> **Work required**:
Return only those lines of the records below in which "depth" appears.

· · · ·

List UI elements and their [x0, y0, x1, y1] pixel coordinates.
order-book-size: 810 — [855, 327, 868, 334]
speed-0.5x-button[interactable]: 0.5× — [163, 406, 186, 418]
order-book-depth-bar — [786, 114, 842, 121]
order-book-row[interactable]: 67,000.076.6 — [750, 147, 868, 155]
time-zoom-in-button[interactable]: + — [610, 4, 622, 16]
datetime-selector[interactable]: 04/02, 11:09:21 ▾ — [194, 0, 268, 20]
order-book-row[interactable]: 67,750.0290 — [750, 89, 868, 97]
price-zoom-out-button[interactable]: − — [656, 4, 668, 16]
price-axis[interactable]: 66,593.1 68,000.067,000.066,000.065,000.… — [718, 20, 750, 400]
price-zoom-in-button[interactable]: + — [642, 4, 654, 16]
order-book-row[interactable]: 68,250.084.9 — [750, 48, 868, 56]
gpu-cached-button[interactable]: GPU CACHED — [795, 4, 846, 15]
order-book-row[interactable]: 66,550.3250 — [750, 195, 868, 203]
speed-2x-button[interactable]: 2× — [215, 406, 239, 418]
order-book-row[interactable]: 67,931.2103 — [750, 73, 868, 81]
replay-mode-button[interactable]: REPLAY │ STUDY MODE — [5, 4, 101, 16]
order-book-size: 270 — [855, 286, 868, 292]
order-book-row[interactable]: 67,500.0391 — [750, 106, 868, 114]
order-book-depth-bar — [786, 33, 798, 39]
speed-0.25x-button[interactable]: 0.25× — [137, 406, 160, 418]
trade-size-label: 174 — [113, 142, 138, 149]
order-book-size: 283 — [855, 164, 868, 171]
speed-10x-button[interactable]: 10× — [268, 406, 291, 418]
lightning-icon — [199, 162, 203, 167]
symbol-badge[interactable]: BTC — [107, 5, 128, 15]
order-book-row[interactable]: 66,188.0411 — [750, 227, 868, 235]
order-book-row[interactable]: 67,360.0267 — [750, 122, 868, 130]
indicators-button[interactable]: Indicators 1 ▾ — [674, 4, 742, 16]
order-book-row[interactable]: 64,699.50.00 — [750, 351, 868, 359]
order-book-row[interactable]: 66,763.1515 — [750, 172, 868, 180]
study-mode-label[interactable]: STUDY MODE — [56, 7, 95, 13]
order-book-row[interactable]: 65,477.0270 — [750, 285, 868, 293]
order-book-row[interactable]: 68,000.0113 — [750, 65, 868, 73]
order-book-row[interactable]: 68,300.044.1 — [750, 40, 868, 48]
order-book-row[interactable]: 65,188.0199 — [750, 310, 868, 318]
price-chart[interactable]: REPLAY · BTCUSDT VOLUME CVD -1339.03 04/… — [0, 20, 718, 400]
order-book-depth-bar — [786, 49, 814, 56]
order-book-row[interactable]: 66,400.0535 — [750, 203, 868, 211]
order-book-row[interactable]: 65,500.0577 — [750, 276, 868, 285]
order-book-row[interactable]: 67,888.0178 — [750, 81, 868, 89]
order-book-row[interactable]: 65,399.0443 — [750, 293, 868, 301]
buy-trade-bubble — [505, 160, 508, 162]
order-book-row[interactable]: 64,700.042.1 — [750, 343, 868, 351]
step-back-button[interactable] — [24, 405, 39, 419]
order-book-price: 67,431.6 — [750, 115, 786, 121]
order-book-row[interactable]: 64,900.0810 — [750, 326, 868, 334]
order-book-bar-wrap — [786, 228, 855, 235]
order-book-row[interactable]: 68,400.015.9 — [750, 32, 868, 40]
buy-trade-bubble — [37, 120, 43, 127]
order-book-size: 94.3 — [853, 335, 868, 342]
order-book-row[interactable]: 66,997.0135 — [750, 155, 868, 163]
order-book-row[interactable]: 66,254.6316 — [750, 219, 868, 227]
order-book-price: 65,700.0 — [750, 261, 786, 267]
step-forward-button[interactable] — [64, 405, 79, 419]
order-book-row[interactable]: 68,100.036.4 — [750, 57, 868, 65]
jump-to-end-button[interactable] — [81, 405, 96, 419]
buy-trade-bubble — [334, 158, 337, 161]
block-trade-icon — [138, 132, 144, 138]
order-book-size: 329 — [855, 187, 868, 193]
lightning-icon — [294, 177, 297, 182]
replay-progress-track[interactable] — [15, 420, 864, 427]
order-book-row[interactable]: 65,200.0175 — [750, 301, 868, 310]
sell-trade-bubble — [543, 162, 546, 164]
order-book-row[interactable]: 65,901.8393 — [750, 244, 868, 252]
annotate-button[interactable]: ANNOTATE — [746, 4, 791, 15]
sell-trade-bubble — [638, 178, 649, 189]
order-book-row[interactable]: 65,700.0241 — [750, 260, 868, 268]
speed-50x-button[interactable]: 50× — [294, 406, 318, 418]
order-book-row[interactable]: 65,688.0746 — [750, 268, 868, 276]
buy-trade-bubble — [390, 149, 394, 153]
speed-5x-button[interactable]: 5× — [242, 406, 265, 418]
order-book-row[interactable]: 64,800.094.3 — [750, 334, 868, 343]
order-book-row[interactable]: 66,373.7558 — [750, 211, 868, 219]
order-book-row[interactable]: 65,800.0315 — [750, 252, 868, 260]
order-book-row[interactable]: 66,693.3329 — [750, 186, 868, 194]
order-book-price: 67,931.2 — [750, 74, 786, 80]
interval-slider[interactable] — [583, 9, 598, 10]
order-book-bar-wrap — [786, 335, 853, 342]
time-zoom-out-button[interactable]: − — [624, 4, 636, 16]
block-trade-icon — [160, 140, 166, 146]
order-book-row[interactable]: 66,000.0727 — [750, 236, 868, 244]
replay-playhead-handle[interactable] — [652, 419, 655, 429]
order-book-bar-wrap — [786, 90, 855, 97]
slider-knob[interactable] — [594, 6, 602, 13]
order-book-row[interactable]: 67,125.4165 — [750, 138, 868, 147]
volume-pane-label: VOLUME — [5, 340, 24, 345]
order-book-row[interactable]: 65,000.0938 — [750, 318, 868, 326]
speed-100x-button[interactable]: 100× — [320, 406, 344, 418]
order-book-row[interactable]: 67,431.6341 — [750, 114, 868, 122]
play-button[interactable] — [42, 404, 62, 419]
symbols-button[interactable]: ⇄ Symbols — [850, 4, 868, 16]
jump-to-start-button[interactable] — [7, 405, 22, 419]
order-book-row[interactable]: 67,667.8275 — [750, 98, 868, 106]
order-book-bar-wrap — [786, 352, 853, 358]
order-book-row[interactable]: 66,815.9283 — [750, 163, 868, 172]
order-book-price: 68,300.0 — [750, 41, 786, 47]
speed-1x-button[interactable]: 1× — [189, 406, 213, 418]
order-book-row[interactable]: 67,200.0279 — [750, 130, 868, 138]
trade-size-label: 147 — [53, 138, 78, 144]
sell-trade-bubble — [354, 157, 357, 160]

· · · ·

> **Result of the exercise**:
order-book-depth-bar — [786, 114, 842, 121]
order-book-depth-bar — [786, 33, 798, 39]
order-book-depth-bar — [786, 49, 814, 56]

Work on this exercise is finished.